Becky: We don’t have any triggers.
Dan: I asked her before, What triggers do you have? She goes, I don’t have any. I don’t have, Yeah. Well…
Steve: Oh yes she does.
Becky: Thanks a lot Steve. Yes I do.
Dan: Then she turned to me, “And what triggers do you have?” And I said, “uh, let’s just, let’s just talk to Steve and Lisa.”
Steve: Yeah, I’m sure you, I’m sure yours will come up as well. Yeah. Thank you. Thank you for inviting us. It’s a privilege to be a part of the playful conversation with you, both.
Becky: Two dueling psychologists…
Dan: And sane women who somehow foolishly married them.
Steve: That’s so true. We’re trying. Yes.
Dan: Well, and what an honor to have you both after you’ve just finished, shooting your own online course on marriage, on your book, so to say, for our audience, may you be soon aware of this great gift that will be out, but what is sweet, sweet work to have you be not only part of our online course, but to take your material and to invite people into it? So, and what the word triggered to me implies is that we can be going along doing fairly well or so we think, and then all of a sudden we either fall into an abyss or erupt into an interaction that just seems, that just isn’t compensate to what seems to have been going on before, during, and after. And those triggers, I think, really undermine a lot of people’s marriage because they don’t have language, they don’t have a context to understand what might be provoking. And in many ways, they don’t have a clue how to engage. So triggers, Steve and Lisa.
Steve: Yeah, I’m, you know, I think, I mean, it was, it was probably an hour ago where Lisa and I were sitting and having a conversation about some of what we maybe thought about bringing in to this time with the both of you. And, and I was aware in that very moment that thematically, I think, think what happens for us sometimes is when one of us feels or believes that we are taking care of something on our own without the other. Meaning where we are responsible for figuring something out that is meant to be something for the both of us. I think for, for us and for many couples, that’s where significant amount of triggers occur when, wait, how come you’re not helping me with this? Wait, it’s this, isn’t this your responsibility? I think whenever we have a sense of, you know, being alone in this journey, whatever it is, whether that’s taking care of the car, whether it’s watching over one of the children, whether that, you know, whatever it could be. That’s I think for us is where we get triggered often is when there’s a sense of, we’re we’re in this. It feels like we’re in this moment alone. Which I think for most of us, that’s the core fear we have anyway, is the fear of being left or being alone in whatever we are in.

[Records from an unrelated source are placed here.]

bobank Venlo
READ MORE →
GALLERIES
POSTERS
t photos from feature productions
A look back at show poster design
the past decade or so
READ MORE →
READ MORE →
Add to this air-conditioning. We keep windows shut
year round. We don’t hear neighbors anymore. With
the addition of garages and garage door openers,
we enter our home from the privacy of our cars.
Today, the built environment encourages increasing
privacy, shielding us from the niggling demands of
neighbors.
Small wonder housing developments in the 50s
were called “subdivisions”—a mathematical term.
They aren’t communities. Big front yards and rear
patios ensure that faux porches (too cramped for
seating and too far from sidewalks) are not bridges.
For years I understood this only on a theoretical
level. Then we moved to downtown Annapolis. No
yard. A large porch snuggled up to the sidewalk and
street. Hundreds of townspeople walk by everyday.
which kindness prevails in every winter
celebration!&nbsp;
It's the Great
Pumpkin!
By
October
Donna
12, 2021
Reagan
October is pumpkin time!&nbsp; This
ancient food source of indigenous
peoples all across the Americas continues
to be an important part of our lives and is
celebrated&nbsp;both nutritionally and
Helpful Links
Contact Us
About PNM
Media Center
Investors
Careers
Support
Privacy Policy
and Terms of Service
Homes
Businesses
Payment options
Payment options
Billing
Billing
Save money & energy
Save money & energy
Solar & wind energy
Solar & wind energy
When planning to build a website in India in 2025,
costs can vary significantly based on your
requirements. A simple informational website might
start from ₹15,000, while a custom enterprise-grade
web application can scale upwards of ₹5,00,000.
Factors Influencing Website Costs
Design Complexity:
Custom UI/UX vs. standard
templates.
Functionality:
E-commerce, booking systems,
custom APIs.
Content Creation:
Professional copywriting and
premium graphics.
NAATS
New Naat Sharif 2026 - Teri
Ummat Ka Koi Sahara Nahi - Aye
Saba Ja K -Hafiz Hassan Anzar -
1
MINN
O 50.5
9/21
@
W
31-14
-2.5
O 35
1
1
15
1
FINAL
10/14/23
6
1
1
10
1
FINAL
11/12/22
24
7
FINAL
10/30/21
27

Lisa: And I think you were right on when you said that it’s in a split second, that it happens. And that’s one of the hardest parts because you, you’re going along, things are fine, you’re feeling, maybe you’re even feeling really happy and connected, and then the slightest thing happens and all of a sudden everything’s undone and you’re trying to figure out what just happened. And I was fine a minute ago and now I’m not fine. And all my emotions are going and I’m not prepared for this. Or I don’t know why your emotions are all going and I don’t even know what’s going on for you. So it is, it’s very, it’s a very unknowing kind of a situation where here, here we are now what.
Becky: Yeah. And I think in some regards, it was easier when Dan was traveling a lot because I pretty much knew I was on my own and I was glad that he was earning a living, you know, that was sort of like, this is working for us. But then there, like during the time of Covid where we, have grandchildren and their parents over and no one’s in the house and I’m like the Energizer bunny inside and Dan’s outside talking and a chair with the other adults and chairs and I come out and there’s not a chair for me. And I’m like, why doesn’t he notice this? Cause I’m bringing all the food out, You know? So it’s, we’re not beyond our triggers, you know, unfortunately, we, still have them.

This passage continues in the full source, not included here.